If you could meet just one person in the world that you admire and would like to listen to and have a chat with, who would that person be?

I think it would be Serena Williams. I really admire her. I just think she’s really amazing, she’s so brilliantly talented, she’s one of the greatest tennis players ever. And I think it would be just great to say ‘Well done!’ in person, I don’t think it would be about asking questions, obviously I would. But, particularly as an up-and-coming young black sportswoman, I would like to thank her because she’s been an icon for so many of us and has been so amazing for her whole career that I just would love to tell her this.

After the pandemic year after Tokyo 2020 there will be World Championships, Paris 2024: back-to-back to major Championships.
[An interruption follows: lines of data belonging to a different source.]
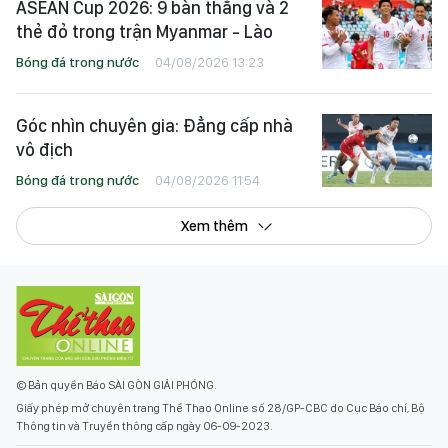
ASEAN Cup 2026: 9 bàn thắng và 2
thẻ đỏ trong trận Myanmar - Lào
Bóng đá trong nước
04/08/2026 13:23
Góc nhìn chuyên gia: Đẳng cấp nhà
vô địch
Bóng đá trong nước
04/08/2026 11:54
Xem thêm
© Bản quyền Báo SÀI GÒN GIẢI PHÓNG.
Giấy phép mở chuyên trang Thể Thao Online số 28/GP-CBC do Cục Báo chí, Bộ
Thông tin và Truyền thông cấp ngày 06-09-2023.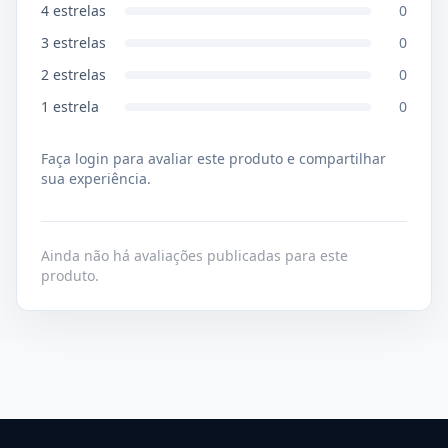
4
estrelas
0
3
estrelas
0
2
estrelas
0
1
estrela
0
Faça login para avaliar este produto e compartilhar
sua experiência.
Ainda não há avaliações publicadas para este
produto.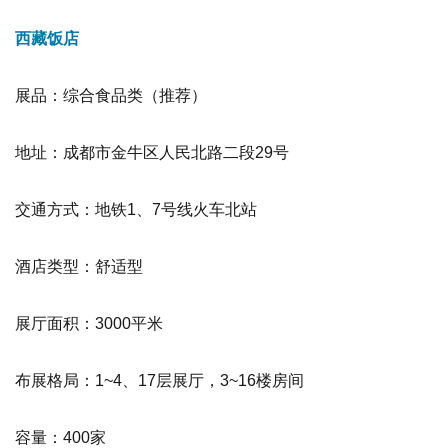
西藏饭店
展品：综合食品类
（推荐）
地址：成都市金牛区人民北路二段29号
交通方式：地铁1、7号线火车北站
酒店类型：舒适型
展厅面积：3000平米
布展格局：1~4、17层展厅，3~16楼房间
容量：400家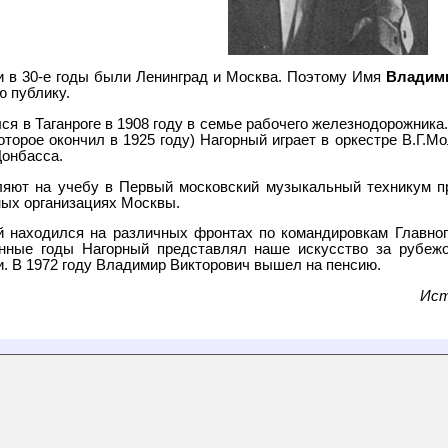
 в 30-е годы были Ленинград и Москва. Поэтому Имя
Владими
ю публику.
я в Таганроге в 1908 году в семье рабочего железнодорожника. 
орое окончил в 1925 году) Нагорный играет в оркестре В.Г.Мо
Донбасса.
ляют на учебу в Первый московский музыкальный техникум п
ных организациях Москвы.
 находился на различных фронтах по командировкам Главног
нные годы Нагорный представлял наше искусство за рубежом
и. В 1972 году Владимир Викторович вышел на пенсию.
Ист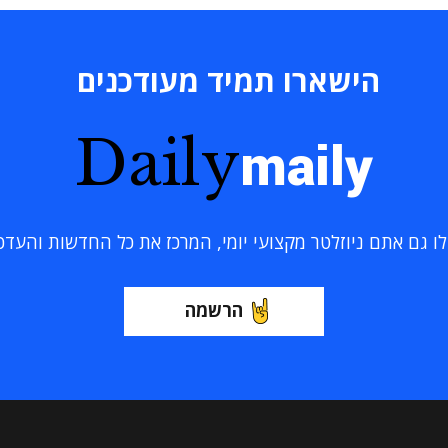
הישארו תמיד מעודכנים
Daily
maily
 גם אתם ניוזלטר מקצועי יומי, המרכז את כל החדשות והעדכוני
הרשמה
It’s so good. We are training really hard. My coach has been really, really testing us but it’s really exciting. I think this is an era that track and field has never seen before, such a condensed global calendar, which obviously means as an athlete you have to tackle it intelligently and that’s why my team and I used last year as a building block foundation year. But it’s such a great opportunity for everybody in the sport of athletics to really catch a whole new fan base and for new stars to be born, so I’m really happy to be able to be competing in it, as the years go on.